Before I answered his call, I recognized the number and felt with pinpoint precision what I was about to hear. “What are we going to do?” he asked. With surprising calm, I responded, “What are we going to do about what?” At that time, not unlike these first months of 2022, the markets were painfully down. But then, there was no war in Europe coupled with soaring inflation at home. He was convinced that “we”—meaning “me!”—had to do something. He was in an emotional storm!
No matter the nature of your work—accounting, law, insurance, human resources, banking, finance—clients, like us, struggle to decouple external events from their emotions. The challenge in an emotional storm is how to respond. How, indeed!
Here’s where remembered stories are magic! Do this. Go back to an earlier time when the two of you worked through another concern. “Do you recall the time when you thought your business was on the verge of collapse?” Listen, then ask, “What did you decide to do?” Don’t answer that question! In the case of my caller, I gave him room to tell me how he worked through that crisis. When clients hear their own voices sharing a positive memory, the present conversation often goes to a better, more constructive place.

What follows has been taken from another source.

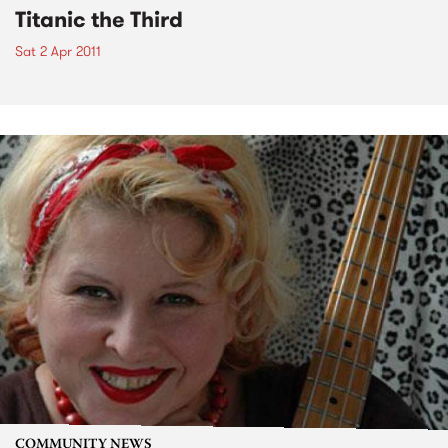
Titanic the Third
Sat 2 Apr 2011
COMMUNITY NEWS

In a word, you invite perspective. Having arrived at a good decision “then” can help their emotions “now.” The key is remembering those key, positive decisions from their past.

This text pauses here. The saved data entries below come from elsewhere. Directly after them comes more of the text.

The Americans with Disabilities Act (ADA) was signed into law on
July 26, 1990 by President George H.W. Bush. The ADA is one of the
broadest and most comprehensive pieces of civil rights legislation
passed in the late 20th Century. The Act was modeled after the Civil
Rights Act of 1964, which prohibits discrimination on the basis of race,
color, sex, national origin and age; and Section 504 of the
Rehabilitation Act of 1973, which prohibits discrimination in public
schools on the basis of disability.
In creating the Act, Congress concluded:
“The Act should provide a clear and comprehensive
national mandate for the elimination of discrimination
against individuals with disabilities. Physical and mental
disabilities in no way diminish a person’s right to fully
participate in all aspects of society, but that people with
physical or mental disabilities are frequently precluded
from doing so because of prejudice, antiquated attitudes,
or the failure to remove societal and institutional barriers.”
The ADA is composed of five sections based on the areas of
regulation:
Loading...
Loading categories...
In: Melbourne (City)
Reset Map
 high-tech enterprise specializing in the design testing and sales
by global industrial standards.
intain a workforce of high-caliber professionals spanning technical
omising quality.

Take marriage. When a couple says, “I do,” they have no idea what life will hand them, what obstacles they will have to overcome, not to mention the little things that knit two lives together. But couples wed anyway because they have a vision of what their shared life could be. In a powerful way, shared vision, dreams, and, yes, love pull them into the “for better or for worse” future.
In the same way, invite the client to focus on their future, not the unsettling present. Celebrate a future story you helped them write and watch how the conversation changes. Markets are volatile. Economies experience recessions. Global tensions are here to stay. And yet, today, as in the past, people make a long-term commitment when they buy a home. No homeowner, however, secures an appraisal every week or decides to sell their home because they’re having a tough day at work.
When emotions are stormy, recalling a story of past success puts what may be in pieces back together. To remember is to “re-member” what may be dis-membered, recreating those bonds that connect the client with themselves and you. In an emotional storm, we offer shelter, a safe place, where feelings can vent—no matter what they are—while keeping in focus a larger, compelling, future-tugging vision.
To be clear, we must receive and validate our clients’ emotions. Saying, “I hear you and understand your concerns, many of which I share” is vital. Don’t hold back in sharing your own feelings! But don’t stop there! Gently guide the conversation to a better place asking them to tell you again their story’s hopes and dreams.
I know this. When clients are emotionally reactive, we must be proactive, helping them to re-member the story you are writing with them. Do that and your client will know you “get them” in fair weather and foul and why they chose to work with you.